Input/Output
FERMO accepts several input data formats and produces a variety of output data files, as described below.
Input Data Formats
This is a comprehensive list of input data formats currently accepted by FERMO. Detailed information can be found below. If your favorite data format is missing, feel free to contact the developers.
Data type | Accepted formats | Mandatory/Optional | Example |
Molecular feature peaktable | mzmine3 | Mandatory | mzmine3 |
MS/MS spectrum information | mgf(mzmine3) | Optional | mgf(mzmine3) |
Group metadata | fermo | Optional | fermo |
Phenotype/bioactivity data | qualitative, quantitative-percentage, quantitative-concentration |
Optional | qualitative, quantitative-percentage, quantitative-concentration |
Spectral library | mgf(GNPS) | Optional | mgf(GNPS) |
MS2Query results file | ms2query(fermo-modified) | Optional | ms2query(fermo-modified) |
AntiSMASH results | antiSMASH(KnownClusterBlast) | Optional | antiSMASH(KnownClusterBlast) |
Output Data Formats
All output files created by FERMO are written into a results
directory that is created in the directory in which the provided peaktable file resides.
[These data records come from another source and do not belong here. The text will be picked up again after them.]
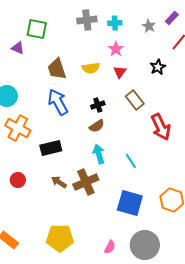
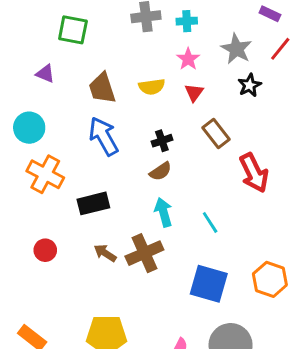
purple rectangle: (172, 18) -> (270, 14), turned 72
gray star: (149, 26) -> (236, 49), moved, size x1.5
purple triangle: (18, 48) -> (45, 74), moved

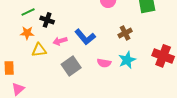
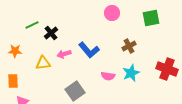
black cross: (47, 20) -> (51, 33), turned 32
orange star: (27, 33) -> (15, 51), moved
gray square: (71, 66) -> (75, 91), moved

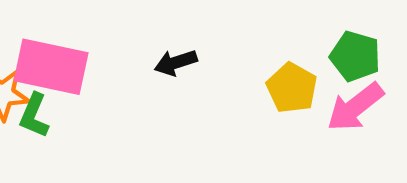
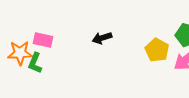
pink rectangle: (51, 67) -> (43, 40), size x0.6

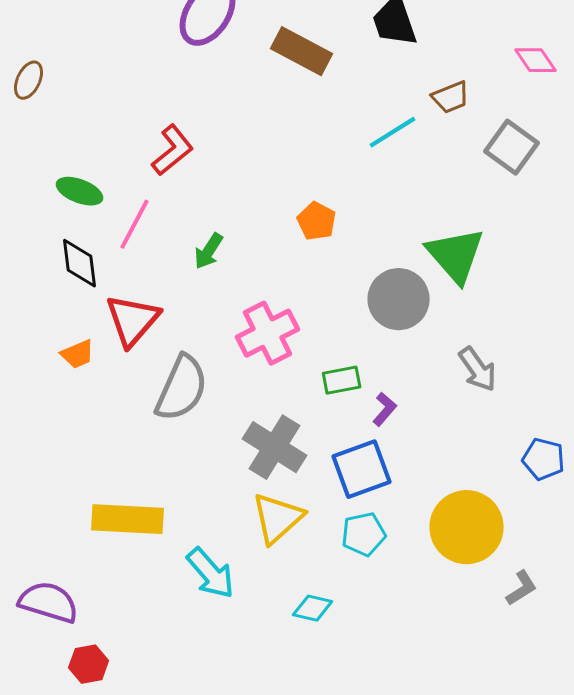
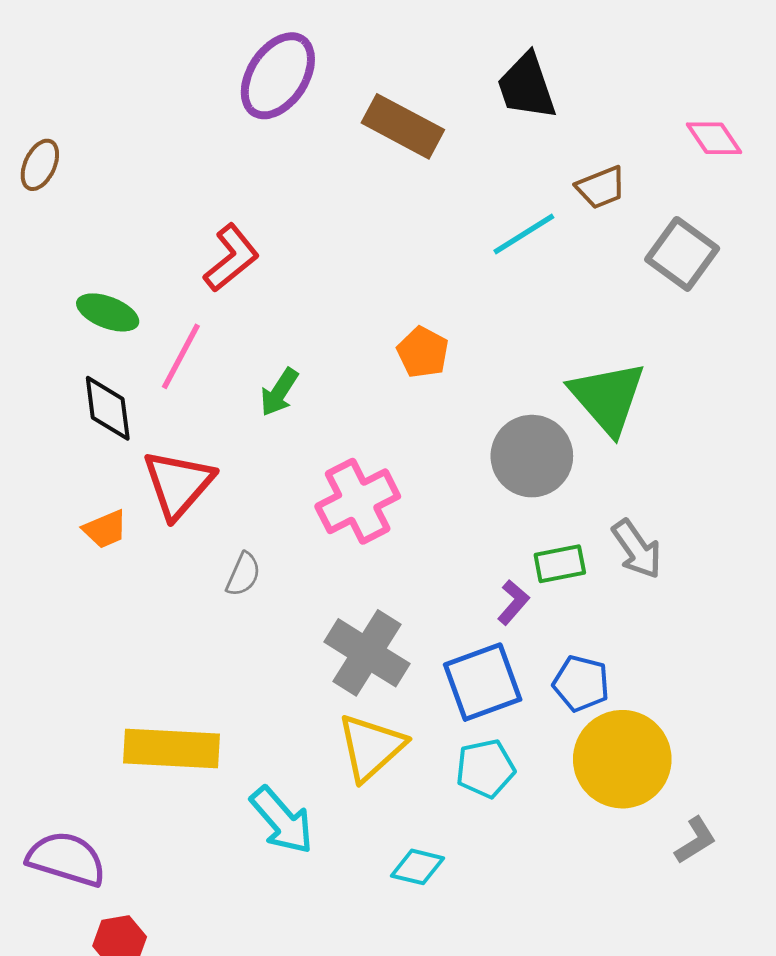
green rectangle: (342, 380) -> (560, 564), moved
gray semicircle: (182, 388) -> (243, 574), size x0.5
blue pentagon: (544, 459) -> (581, 683), moved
All output files are starting with out.fermo
and ending with a suffix that specifies their type (see the table below):
Suffix | Description |
.session.json | Main output of fermo_core, is used for visualization in fermo_gui |
.graphml | Spectral similarity (=molecular) network file, can be imported into Cytoscape |
.fermo.abbrev.csv | Feature annotation file, can be imported into Cytoscape |
.fermo.full.csv | Modified full peaktable, can be used in downstream processing |
.log | A log file describing the steps performed and any warnings/errors that were registered. |
.summary.txt | A summary of the steps taken and parameters applied in human-readable form. Can be adapted for the methods section of a manuscript (beware of copy-pasting and a potential flag by a plagiarism software) |
Details Input Data Formats
Molecular feature peaktable
The peaktable must:
- Derive from liquid chromatography electrospray ionization (tandem) mass spectrometry (LC-ESI-(MS/)MS)
- Constitute of samples acquired at identical concentration/dilution and identical injection volume
- Be acquired using untargeted data-dependent acquisition (DDA)
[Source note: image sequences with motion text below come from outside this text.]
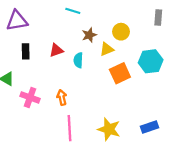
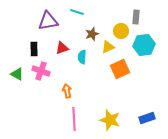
gray rectangle: (158, 17) -> (136, 17), moved
purple triangle: (17, 21) -> (48, 21), moved
cyan hexagon: (151, 61) -> (144, 45), moved
pink cross: (30, 97) -> (41, 71), moved

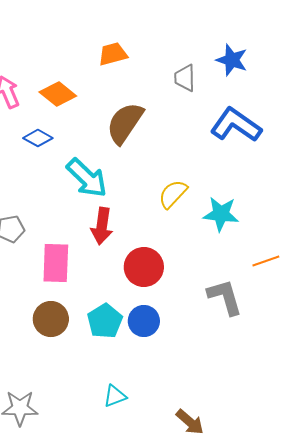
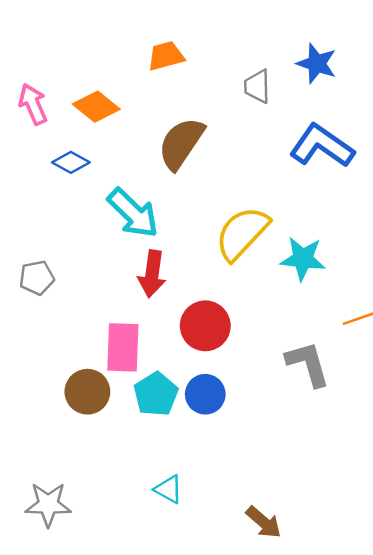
yellow semicircle: (173, 194) -> (242, 233), size x1.5
pink rectangle: (56, 263) -> (123, 347), moved
cyan triangle: (115, 396) -> (169, 489), turned 50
- Be of high resolution (ideally, <20 ppm mass deviation)
- Be in a single polarity (either positive or negative ion mode)
mzmine3
Peaktable produced by created by MZmine (version 3.x). To generate the peaktable in MZmine3, perform the usual pre-processing steps and export the table using Feature list methods -> Export feature list -> Molecular networking files
. In the resulting window (see below), keep defaults except Filter rows: ALL
, Feature intensity: Height
, and CSV export: COMPREHENSIVE
.
For an example, see here.
MSMS spectrum information
mgf(mzmine3)
The MS/MS (MS2) fragmentation data file is automatically generated during MZmine (version 3.x) peaktable export (see above).
BEGIN IONS
FEATURE_ID=13
PEPMASS=610.3346
SCANS=13
RTINSECONDS=572.766
CHARGE=0+
MSLEVEL=2
98.8724 4.9E1
103.7477 2.9E1
... ...
END IONS
Group Metadata
fermo
.csv
-file (see example below). Specifically, the file must have:
- A single column labeled
sample_name
specifying the samples IDs. Entries in this column must be unique. - One or more columns specifying group categories. In these columns, all values must be strings (no numbers).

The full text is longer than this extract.